(Records from a dataset)
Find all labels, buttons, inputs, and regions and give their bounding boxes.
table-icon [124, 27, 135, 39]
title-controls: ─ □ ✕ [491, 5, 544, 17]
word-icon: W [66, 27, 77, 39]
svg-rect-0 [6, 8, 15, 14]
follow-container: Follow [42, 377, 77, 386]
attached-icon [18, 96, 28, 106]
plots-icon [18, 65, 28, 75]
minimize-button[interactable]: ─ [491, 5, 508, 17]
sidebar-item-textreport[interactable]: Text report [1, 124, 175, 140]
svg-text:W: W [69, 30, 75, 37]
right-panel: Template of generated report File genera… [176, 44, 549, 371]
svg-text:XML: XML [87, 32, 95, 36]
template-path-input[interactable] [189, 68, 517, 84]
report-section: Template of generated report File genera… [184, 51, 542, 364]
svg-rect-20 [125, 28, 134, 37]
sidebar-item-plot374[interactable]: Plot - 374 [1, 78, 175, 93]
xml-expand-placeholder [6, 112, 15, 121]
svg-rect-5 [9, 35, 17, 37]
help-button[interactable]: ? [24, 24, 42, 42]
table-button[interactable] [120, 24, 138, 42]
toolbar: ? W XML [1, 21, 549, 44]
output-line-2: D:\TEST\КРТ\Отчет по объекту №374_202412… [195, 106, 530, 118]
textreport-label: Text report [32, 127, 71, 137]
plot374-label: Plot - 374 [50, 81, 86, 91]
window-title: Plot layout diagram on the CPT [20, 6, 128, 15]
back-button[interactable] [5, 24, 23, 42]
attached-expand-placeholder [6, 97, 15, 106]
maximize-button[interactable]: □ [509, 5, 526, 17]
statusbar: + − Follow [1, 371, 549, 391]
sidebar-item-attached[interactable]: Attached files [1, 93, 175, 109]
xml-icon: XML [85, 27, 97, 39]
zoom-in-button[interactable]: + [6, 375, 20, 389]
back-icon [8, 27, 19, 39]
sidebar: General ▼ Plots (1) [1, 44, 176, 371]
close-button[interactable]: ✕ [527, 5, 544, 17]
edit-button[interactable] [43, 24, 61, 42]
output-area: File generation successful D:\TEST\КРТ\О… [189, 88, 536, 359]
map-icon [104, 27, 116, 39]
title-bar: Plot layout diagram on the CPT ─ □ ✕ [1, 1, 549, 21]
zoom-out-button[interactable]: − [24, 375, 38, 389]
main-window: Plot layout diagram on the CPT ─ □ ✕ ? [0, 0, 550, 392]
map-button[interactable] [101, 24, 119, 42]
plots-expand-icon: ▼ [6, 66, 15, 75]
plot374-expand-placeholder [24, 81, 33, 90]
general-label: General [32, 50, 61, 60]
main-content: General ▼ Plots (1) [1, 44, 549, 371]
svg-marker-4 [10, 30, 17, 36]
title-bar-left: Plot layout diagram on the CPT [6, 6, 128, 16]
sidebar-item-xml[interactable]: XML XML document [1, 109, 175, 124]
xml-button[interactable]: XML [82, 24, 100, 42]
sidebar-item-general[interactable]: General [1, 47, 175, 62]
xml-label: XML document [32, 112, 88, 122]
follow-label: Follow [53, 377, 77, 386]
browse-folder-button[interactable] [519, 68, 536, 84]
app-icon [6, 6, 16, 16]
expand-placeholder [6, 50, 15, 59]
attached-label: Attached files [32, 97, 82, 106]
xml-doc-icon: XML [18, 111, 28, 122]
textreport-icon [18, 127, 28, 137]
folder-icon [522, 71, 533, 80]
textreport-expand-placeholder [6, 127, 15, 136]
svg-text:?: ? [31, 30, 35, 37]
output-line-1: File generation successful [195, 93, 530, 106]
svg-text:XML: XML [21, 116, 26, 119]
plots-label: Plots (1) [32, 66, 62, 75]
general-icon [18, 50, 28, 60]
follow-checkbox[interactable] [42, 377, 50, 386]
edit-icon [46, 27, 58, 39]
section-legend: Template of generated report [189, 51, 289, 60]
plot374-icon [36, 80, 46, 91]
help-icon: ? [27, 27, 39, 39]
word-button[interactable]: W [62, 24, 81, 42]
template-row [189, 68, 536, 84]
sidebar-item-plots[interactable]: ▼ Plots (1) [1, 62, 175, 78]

* **Action item**
Go through the records above and return each line in which the word "attached" occurs.

* **Written reply**
attached-icon [18, 96, 28, 106]
attached-expand-placeholder [6, 97, 15, 106]
sidebar-item-attached[interactable]: Attached files [1, 93, 175, 109]
attached-label: Attached files [32, 97, 82, 106]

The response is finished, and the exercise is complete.